(Structured page parsing data)
::::
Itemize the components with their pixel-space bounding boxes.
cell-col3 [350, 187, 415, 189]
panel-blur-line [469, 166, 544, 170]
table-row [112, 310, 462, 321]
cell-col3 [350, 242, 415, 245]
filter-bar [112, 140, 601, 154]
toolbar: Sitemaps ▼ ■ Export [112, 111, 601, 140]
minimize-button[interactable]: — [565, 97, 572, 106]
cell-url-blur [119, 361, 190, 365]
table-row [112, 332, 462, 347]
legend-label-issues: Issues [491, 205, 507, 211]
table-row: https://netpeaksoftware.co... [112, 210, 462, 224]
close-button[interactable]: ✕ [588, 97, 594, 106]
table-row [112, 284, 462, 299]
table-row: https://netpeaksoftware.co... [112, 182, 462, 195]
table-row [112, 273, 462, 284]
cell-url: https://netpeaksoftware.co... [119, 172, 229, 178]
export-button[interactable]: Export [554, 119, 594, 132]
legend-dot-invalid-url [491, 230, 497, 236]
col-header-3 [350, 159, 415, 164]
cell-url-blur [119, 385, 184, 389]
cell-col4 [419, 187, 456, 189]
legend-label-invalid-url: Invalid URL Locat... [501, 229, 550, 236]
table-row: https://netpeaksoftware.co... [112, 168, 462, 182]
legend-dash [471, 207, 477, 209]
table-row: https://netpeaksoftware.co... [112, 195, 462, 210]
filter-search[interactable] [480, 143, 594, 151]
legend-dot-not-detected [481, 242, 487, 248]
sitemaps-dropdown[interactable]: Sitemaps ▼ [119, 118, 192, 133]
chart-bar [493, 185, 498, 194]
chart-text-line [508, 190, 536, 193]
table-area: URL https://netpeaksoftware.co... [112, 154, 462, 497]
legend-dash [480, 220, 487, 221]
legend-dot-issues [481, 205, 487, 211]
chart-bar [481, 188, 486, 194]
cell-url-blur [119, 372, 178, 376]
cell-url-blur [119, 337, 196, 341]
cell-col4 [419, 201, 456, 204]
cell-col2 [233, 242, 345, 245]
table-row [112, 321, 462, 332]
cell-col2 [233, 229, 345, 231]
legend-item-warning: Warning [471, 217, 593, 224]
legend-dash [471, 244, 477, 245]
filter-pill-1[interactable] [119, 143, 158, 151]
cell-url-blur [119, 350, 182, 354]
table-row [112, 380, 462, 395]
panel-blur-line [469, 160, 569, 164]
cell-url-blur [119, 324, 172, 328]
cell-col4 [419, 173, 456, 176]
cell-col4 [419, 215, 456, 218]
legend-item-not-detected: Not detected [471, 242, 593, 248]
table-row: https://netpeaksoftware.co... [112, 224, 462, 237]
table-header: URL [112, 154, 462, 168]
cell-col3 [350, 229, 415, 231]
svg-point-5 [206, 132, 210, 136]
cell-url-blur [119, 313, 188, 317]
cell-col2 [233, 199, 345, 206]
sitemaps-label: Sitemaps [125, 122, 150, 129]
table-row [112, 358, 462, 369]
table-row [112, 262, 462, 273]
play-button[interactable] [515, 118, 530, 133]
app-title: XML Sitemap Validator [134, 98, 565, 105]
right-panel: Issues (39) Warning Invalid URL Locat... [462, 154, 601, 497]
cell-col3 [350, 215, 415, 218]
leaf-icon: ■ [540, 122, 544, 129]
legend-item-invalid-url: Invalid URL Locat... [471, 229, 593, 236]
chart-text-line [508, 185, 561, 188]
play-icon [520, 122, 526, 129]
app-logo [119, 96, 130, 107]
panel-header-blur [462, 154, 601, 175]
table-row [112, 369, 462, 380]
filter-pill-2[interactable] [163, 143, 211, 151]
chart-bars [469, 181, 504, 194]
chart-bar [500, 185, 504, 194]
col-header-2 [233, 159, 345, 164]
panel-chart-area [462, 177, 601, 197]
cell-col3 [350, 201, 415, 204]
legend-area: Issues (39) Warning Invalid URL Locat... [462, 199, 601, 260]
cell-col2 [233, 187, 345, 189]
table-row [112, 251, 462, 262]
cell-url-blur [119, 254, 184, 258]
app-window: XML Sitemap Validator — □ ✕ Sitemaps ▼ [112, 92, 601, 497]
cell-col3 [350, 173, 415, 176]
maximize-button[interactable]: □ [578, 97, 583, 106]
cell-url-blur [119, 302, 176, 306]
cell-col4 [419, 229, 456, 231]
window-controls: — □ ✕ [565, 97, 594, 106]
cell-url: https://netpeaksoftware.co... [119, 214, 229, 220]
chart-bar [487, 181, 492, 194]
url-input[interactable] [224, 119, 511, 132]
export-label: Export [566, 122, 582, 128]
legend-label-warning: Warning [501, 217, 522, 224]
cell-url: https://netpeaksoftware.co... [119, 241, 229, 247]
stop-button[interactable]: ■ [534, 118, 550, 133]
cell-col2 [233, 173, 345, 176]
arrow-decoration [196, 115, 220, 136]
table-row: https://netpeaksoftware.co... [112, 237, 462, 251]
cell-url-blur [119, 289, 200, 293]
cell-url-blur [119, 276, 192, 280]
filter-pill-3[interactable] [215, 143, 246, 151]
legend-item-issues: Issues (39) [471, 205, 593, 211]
::::
■ **Assignment**
Where a line above includes "panel", copy that line.

■ **Task solution**
panel-blur-line [469, 166, 544, 170]
panel-blur-line [469, 160, 569, 164]
right-panel: Issues (39) Warning Invalid URL Locat... [462, 154, 601, 497]
panel-header-blur [462, 154, 601, 175]
panel-chart-area [462, 177, 601, 197]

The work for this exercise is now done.